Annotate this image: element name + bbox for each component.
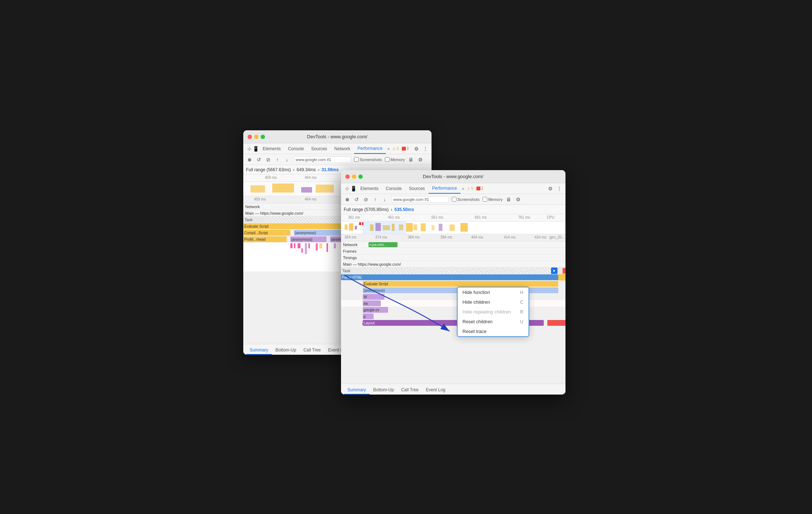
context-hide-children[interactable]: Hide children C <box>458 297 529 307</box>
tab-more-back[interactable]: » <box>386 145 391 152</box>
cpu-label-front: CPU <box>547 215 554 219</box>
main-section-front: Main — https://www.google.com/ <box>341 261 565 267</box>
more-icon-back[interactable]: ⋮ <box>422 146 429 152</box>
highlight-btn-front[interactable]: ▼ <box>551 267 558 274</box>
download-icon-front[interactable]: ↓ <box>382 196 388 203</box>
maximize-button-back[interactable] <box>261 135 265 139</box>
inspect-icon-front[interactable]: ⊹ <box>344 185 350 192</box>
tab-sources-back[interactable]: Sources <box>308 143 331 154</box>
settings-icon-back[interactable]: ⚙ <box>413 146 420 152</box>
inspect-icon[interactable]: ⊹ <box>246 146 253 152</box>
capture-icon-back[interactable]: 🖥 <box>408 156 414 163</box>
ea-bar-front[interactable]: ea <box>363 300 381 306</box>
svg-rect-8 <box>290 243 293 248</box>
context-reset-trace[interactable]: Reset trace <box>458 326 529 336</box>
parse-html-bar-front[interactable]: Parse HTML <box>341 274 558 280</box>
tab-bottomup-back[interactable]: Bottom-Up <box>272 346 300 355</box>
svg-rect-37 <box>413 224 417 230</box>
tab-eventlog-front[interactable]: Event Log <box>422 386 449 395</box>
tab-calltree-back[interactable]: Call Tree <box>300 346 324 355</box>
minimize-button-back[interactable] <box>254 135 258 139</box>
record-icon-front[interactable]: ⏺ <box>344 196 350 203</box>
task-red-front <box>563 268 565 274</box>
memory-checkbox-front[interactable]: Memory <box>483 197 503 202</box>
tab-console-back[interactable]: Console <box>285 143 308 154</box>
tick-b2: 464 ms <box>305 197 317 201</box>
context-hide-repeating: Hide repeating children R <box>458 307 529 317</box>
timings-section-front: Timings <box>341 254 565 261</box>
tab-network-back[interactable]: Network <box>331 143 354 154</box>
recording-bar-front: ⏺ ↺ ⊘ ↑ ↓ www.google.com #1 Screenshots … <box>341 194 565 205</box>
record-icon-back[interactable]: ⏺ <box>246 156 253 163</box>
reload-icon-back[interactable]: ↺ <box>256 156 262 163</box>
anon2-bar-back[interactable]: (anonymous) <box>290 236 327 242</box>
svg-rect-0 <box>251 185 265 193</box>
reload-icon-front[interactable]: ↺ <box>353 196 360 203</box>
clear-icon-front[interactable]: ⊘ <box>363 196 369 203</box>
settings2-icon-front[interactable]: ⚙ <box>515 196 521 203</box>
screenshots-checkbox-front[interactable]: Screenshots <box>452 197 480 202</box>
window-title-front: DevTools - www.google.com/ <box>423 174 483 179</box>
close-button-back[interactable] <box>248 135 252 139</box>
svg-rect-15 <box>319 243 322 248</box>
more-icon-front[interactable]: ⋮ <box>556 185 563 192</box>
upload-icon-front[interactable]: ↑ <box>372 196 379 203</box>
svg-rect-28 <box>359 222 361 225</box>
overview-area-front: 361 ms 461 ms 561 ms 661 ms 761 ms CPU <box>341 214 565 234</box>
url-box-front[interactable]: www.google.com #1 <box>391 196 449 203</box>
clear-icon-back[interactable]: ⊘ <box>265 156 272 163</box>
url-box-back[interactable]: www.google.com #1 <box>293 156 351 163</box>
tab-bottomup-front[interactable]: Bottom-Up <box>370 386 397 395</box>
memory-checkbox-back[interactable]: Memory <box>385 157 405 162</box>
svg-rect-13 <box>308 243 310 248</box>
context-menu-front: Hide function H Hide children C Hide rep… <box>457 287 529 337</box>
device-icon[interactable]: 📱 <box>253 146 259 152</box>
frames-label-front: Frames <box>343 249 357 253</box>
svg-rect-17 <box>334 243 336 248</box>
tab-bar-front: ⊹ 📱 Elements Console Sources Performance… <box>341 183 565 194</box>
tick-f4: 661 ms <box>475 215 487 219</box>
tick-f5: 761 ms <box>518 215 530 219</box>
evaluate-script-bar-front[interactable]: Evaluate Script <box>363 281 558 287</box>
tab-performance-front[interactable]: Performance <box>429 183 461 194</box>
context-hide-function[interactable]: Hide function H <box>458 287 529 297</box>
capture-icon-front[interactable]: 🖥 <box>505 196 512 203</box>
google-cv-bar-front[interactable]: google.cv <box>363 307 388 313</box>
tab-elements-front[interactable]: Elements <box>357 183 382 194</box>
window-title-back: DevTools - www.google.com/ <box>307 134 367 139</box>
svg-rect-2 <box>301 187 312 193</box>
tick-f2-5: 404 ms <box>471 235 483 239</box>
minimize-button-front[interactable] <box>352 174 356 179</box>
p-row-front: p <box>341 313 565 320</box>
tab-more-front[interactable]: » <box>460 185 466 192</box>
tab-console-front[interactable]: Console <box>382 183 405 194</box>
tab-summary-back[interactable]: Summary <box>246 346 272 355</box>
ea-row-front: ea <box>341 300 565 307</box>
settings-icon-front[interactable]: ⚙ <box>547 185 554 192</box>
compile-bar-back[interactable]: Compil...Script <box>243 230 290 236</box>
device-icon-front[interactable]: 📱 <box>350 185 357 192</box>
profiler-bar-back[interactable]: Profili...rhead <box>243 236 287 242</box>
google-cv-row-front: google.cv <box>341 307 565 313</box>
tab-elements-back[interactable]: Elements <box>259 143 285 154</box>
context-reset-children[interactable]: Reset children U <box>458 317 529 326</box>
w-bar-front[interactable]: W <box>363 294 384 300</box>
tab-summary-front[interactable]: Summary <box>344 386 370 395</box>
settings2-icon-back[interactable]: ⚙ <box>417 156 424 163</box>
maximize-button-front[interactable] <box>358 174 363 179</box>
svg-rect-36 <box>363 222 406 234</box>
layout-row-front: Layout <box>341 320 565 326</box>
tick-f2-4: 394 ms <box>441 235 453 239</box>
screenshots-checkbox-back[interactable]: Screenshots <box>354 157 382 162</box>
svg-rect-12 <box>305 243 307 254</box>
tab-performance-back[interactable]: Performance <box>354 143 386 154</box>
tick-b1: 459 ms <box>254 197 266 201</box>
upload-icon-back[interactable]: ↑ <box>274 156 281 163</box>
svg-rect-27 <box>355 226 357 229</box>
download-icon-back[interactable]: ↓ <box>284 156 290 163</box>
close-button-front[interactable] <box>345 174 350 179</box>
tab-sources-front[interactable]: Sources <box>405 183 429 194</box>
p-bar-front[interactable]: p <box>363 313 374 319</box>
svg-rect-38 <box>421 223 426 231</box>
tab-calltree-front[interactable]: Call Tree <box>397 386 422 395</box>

- _Problem_
Only the lines holding the word "button" belong in the answer; copy them from the listing above.

- _Written reply_
maximize-button-back[interactable] <box>261 135 265 139</box>
minimize-button-back[interactable] <box>254 135 258 139</box>
close-button-back[interactable] <box>248 135 252 139</box>
minimize-button-front[interactable] <box>352 174 356 179</box>
maximize-button-front[interactable] <box>358 174 363 179</box>
close-button-front[interactable] <box>345 174 350 179</box>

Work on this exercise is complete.